Thus I spoke those words of doom in my madness, though what conceived them in my heart I do not know. There they sprang up suddenly at the touch of the wand of Evil, such evil as until now I had never dreamed. Lo! in a moment they fulfilled themselves. There before my eyes the man died, smitten of the dominion over Death that was the Fire’s fatal gift to me, as now, all unprepared, instantly I learned. Yes, the first service that I made of my dread majesty was to hurl that awful doom at the heart of the man I loved.
He died! Kallikrates died there before our eyes. Yet being dead, still he stood upon his feet and spoke, though even then I knew that it was not he who spoke, but some spirit possessing his perished flesh. His lips did not move, his eyes were glassed, his voice was not the voice of Kallikrates, nay, nor the voice of mortal man. Yet he spoke, or seemed to speak, and these were the words he said,
“Woman, known on earth as Ayesha, daughter of Yarab, but in the Under-world by many another name, hearken to thy fate. Here, where thou hast betrayed thy trust, here where thou didst slay the man of thy desire, here through long ages shalt thou abide undying, until in the fulness of time he returns to thee, O Ayesha, in lonely bitterness shalt thou abide; tears shall be thy drink and remorse thy bread. The power that thou didst crave shall be but a blunted, unused sword within thine hand. Thy kingdom shall be a desolation, thy subjects barbarians, and from century to century thy companions shall be the dead.”
The voice ceased and I answered it, asking,
“And when the returning tide of Time bears this man back to me, what then, O Spirit? Is all hope passed from me, O Spirit?”

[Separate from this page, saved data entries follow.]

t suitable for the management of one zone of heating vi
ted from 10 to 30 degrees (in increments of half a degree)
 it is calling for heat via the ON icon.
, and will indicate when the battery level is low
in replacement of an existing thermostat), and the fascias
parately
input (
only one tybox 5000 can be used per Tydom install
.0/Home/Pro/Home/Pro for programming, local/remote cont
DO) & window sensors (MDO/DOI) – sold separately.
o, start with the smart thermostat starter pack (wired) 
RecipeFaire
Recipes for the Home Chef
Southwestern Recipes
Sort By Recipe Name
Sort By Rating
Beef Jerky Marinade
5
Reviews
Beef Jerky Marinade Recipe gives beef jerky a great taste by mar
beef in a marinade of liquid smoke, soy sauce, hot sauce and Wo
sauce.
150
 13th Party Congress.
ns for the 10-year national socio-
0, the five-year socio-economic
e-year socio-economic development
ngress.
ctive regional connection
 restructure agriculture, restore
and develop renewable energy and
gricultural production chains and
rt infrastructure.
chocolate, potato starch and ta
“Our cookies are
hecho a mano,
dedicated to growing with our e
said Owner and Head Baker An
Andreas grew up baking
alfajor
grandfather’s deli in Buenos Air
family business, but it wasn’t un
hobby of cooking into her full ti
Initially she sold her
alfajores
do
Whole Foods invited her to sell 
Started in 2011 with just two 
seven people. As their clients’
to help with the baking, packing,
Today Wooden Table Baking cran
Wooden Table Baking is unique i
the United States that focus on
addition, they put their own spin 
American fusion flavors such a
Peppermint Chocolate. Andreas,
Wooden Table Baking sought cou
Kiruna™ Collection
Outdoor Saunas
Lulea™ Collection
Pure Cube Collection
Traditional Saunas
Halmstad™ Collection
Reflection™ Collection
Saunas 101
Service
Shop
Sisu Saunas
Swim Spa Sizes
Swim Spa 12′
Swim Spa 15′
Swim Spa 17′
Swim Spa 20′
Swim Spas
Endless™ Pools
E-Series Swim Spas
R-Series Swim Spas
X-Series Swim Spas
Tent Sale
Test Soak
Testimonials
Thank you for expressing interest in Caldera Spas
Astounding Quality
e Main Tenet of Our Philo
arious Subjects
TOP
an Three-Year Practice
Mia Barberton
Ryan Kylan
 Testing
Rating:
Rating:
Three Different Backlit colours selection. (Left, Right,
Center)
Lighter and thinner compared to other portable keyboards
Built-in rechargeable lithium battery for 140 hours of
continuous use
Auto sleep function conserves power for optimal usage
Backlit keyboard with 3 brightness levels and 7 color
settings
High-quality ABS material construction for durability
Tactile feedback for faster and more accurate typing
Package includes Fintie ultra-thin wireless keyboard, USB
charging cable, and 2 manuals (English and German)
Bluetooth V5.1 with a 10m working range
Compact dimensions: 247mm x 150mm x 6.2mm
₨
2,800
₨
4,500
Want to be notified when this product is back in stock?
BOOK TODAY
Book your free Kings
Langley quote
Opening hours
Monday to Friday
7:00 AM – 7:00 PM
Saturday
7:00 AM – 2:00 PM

No answer came, but that which had been Kallikrates sank in a huddled heap upon the sand.
CHAPTER XXIV
The Counsel of Philo
Roaring like a whirlwind, shouting triumphantly, once more the wheel of fire rolled on its tremendous course. I watched it come, I watched it go, while in it I thought I saw grinning, elf-like faces that gibbered at me and thrust out tongues of derision. It departed on its secret journey through the bowels of the world. Its thunder sank to mutterings, its mutterings to silence, while I said to my heart that could I be sure that it would slay, I would cast myself beneath its chariot wheels.
To what purpose? Since then, as I believed in those days, in the flames I should find but added life—I who could not die.
It was gone. Naught remained save the cave carpeted with white sand and the rosy light playing on the body of the dead Kallikrates. Nay, Amenartas remained also, and I became aware that she was cursing me by all her gods, or rather by those who had been her gods before she turned her face from them, seeking the counsel of familiar spirits.